Collapsing the breakeven from an implied $50–$57 range to $40–$42 echoes the accounting magic of the 2013–2016 downturn, when producers declared “profitability” at $70, then $60, then $50, then $35, and so on—even as falling prices should have forced reserve reclassifications upward in cost per barrel. Historical capital costs are fixed in time and cannot behave inversely to long-term price deterioration. The numbers don’t cooperate unless the accounting is engineered to achieve the outcome.

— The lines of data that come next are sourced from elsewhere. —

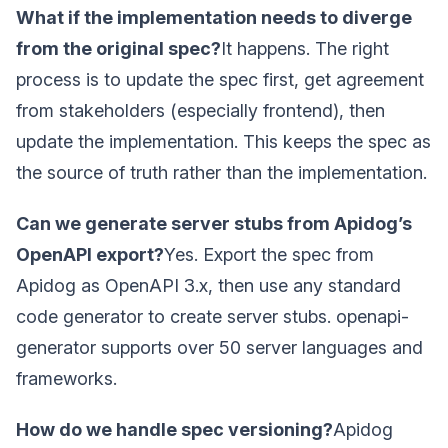
What if the implementation needs to diverge
from the original spec?
It happens. The right
process is to update the spec first, get agreement
from stakeholders (especially frontend), then
update the implementation. This keeps the spec as
the source of truth rather than the implementation.
Can we generate server stubs from Apidog’s
OpenAPI export?
Yes. Export the spec from
Apidog as OpenAPI 3.x, then use any standard
code generator to create server stubs. openapi-
generator supports over 50 server languages and
frameworks.
How do we handle spec versioning?
Apidog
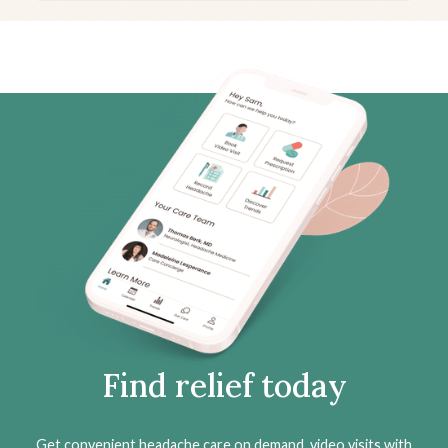
Find relief today
Get convenient headache care on demand, video visits with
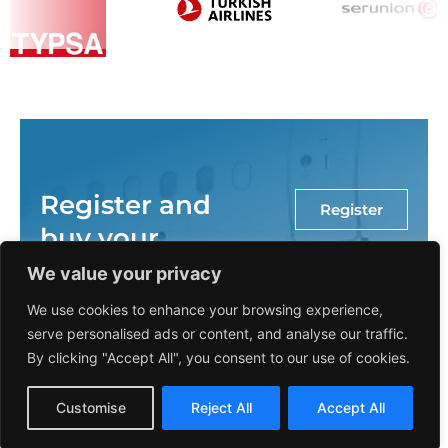
Register and
Register
buy your
course
We value your privacy
through our
We use cookies to enhance your browsing experience,
platform
serve personalised ads or content, and analyse our traffic.
By clicking "Accept All", you consent to our use of cookies.
now!
Spanish
Customise
Reject All
Accept All
English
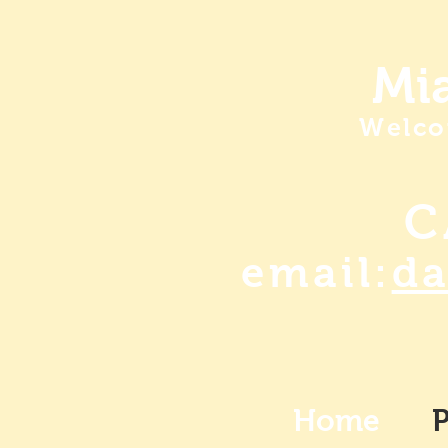
Mia
Welco
C
email:
d
Home
P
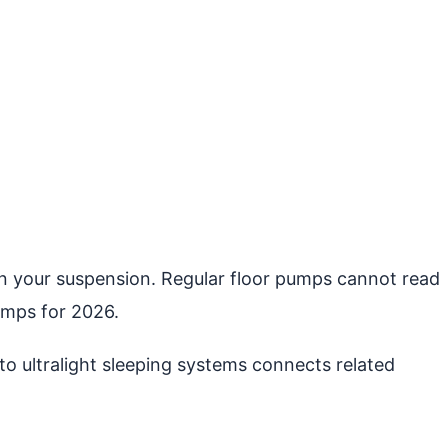
g in your suspension. Regular floor pumps cannot read
umps for 2026.
o ultralight sleeping systems connects related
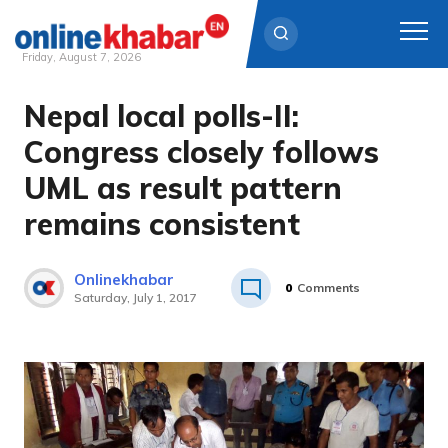
Friday, August 7, 2026
Nepal local polls-II:
Skip
to
Congress closely follows
content
UML as result pattern
remains consistent
Onlinekhabar
0
Comments
Saturday, July 1, 2017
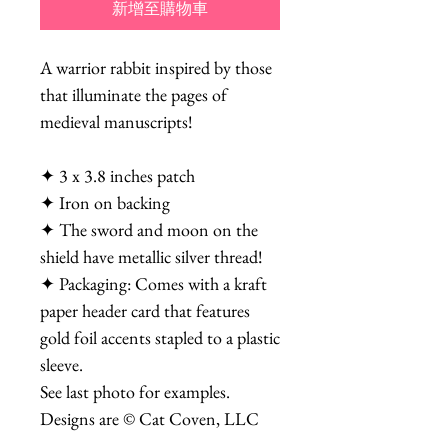
新增至購物車
A warrior rabbit inspired by those
that illuminate the pages of
medieval manuscripts!
✦ 3 x 3.8 inches patch
✦ Iron on backing
✦ The sword and moon on the
shield have metallic silver thread!
✦ Packaging: Comes with a kraft
paper header card that features
gold foil accents stapled to a plastic
sleeve.
See last photo for examples.
Designs are © Cat Coven, LLC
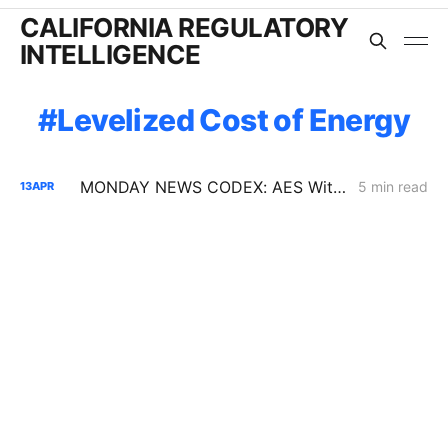
CALIFORNIA REGULATORY
INTELLIGENCE
Levelized Cost of Energy
MONDAY NEWS CODEX: AES Withdrawal; SB 913; Community Solar PD
5 min read
13
APR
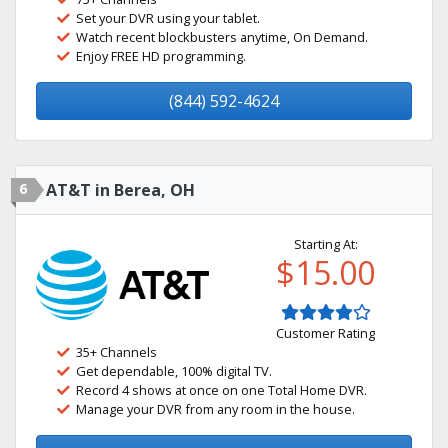
Set your DVR using your tablet.
Watch recent blockbusters anytime, On Demand.
Enjoy FREE HD programming.
(844) 592-4624
6
AT&T in Berea, OH
Starting At:
$15.00
Customer Rating
35+ Channels
Get dependable, 100% digital TV.
Record 4 shows at once on one Total Home DVR.
Manage your DVR from any room in the house.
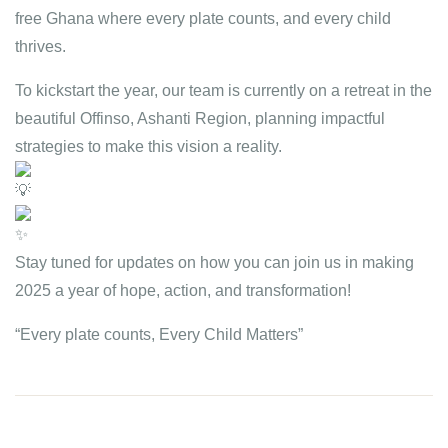
free Ghana where every plate counts, and every child
thrives.
To
kickstart the year, our team is currently on a retreat in the
beautiful Offinso, Ashanti Region, planning impactful
strategies to make this vision a reality.
Stay tuned for updates on how you can join us in making
2025 a year of hope, action, and transformation!
“Every plate counts, Every Child Matters”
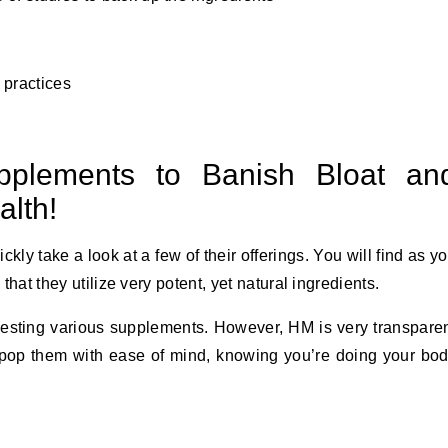
 practices
plements to Banish Bloat an
lth!
ckly take a look at a few of their offerings. You will find as y
 that they utilize very potent, yet natural ingredients.
gesting various supplements. However, HM is very transpare
n pop them with ease of mind, knowing you’re doing your bo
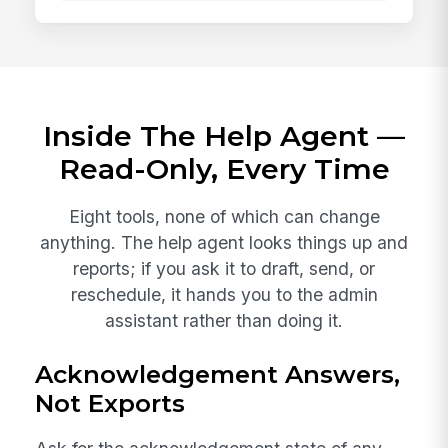
Inside The Help Agent —
Read-Only, Every Time
Eight tools, none of which can change
anything. The help agent looks things up and
reports; if you ask it to draft, send, or
reschedule, it hands you to the admin
assistant rather than doing it.
Acknowledgement Answers,
Not Exports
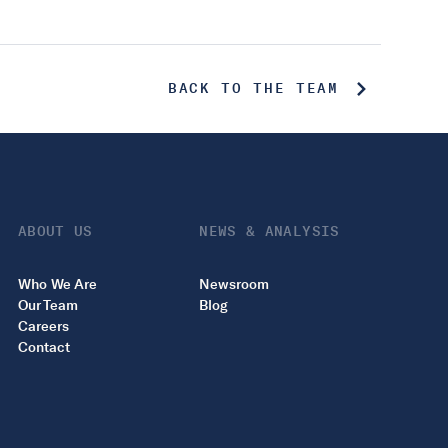
BACK TO THE TEAM
ABOUT US
NEWS & ANALYSIS
Who We Are
Newsroom
Our Team
Blog
Careers
Contact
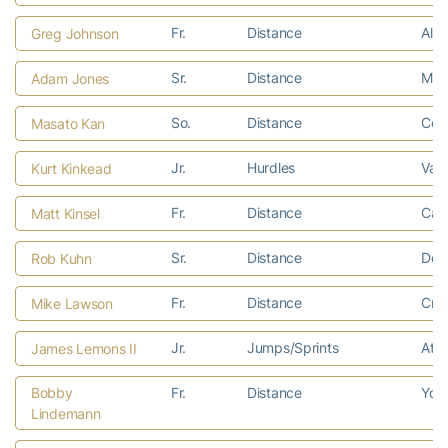
Fr.
Distance
Alph
Greg Johnson
Sr.
Distance
Meta
Adam Jones
So.
Distance
Col
Masato Kan
Jr.
Hurdles
Vall
Kurt Kinkead
Fr.
Distance
Cart
Matt Kinsel
Sr.
Distance
Delm
Rob Kuhn
Fr.
Distance
Crys
Mike Lawson
Jr.
Jumps/Sprints
Atla
James Lemons II
Bobby
Fr.
Distance
York
Lindemann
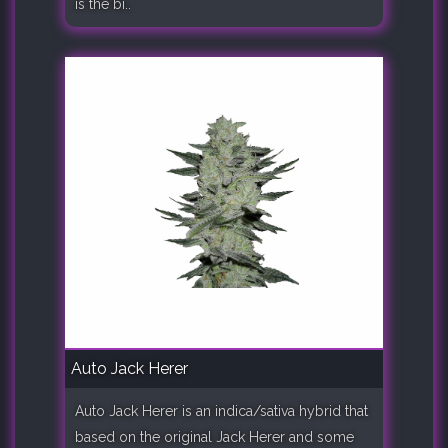
is the bi..
Auto Jack Herer
Auto Jack Herer is an indica/sativa hybrid that
based on the original Jack Herer and some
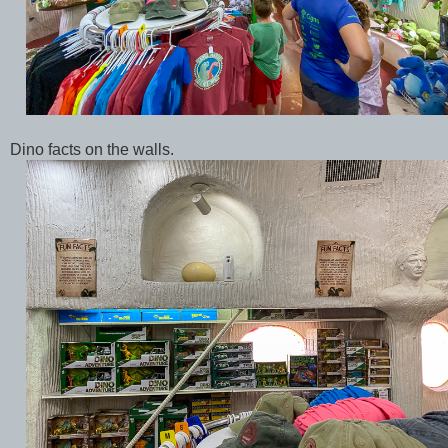
Dino facts on the walls.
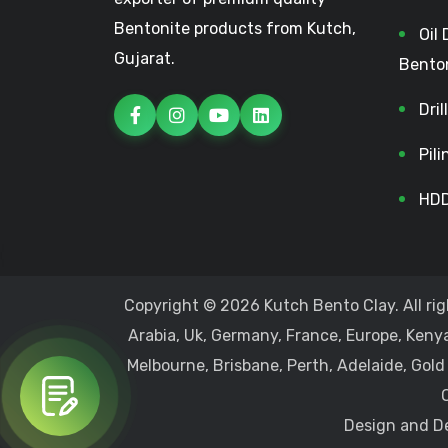
Bentonite products from Kutch,
Oil 
Gujarat.
Bento
Dri
Pil
HDD
Copyright © 2026 Kutch Bento Clay. All rig
Arabia, Uk, Germany, France, Europe, Kenya
Melbourne, Brisbane, Perth, Adelaide, Gold
Design and De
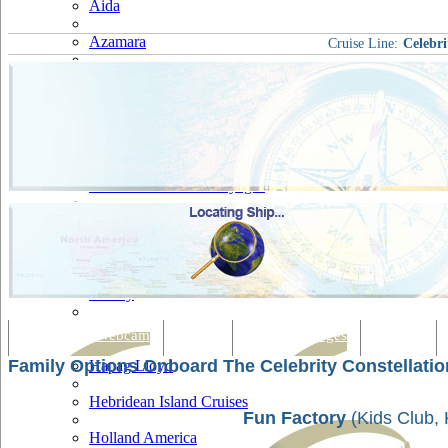
Aida
Azamara
Cruise Line:
Celebri
Carnival
Celebrity
Costa
Cruise & Maritime Voyages
Crystal
Cunard
Disney
Fred Olsen
Tracking & Webcam
Dining
Bars & Lounges
Cultural
Family Options Onboard The Celebrity Constellatio
Hapag Lloyd
Hebridean Island Cruises
Fun Factory
(Kids Club, 
Holland America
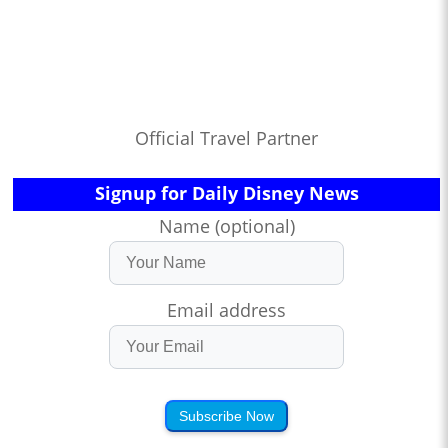
Official Travel Partner
Signup for Daily Disney News
Name (optional)
Email address
Subscribe Now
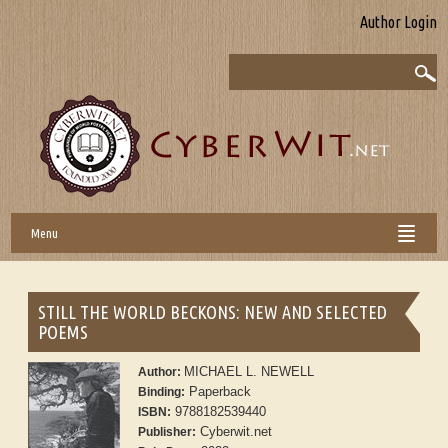
Author Login
Menu
STILL THE WORLD BECKONS: NEW AND SELECTED
POEMS
MICHAEL L. NEWELL
Author:
Paperback
Binding:
9788182539440
ISBN:
Cyberwit.net
Publisher:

Reviewing actual operating-expense profiles reinforces the disconnect:
- 2021: $8.719 billion OPEX / $71.892 billion revenue = 12.13%
- Mid-2023: $8.696 billion OPEX / $88.570 billion revenue = 9.8%
- 2025: $10.094 billion OPEX / $83.331 billion revenue = 12.11%
Overproduction and / or Unprofitable Production
The next claim is contradictory on its face:“Exxon remains confident of its ability to generate profits … and has increased production to 4.7 million boe/d.”“Remaining confident” is hardly a compelling forward posture. Meanwhile, global overproduction concerns are escalating. Floating storage is rising. Tanker inventories are expanding. The persistent weakness in crude since 2022—despite the temporary $100+ window—underscores a structural imbalance. Yes, the gas-to-oil ratio dropping to ~13:1 is a bright spot, but it hardly offsets the broader fundamentals.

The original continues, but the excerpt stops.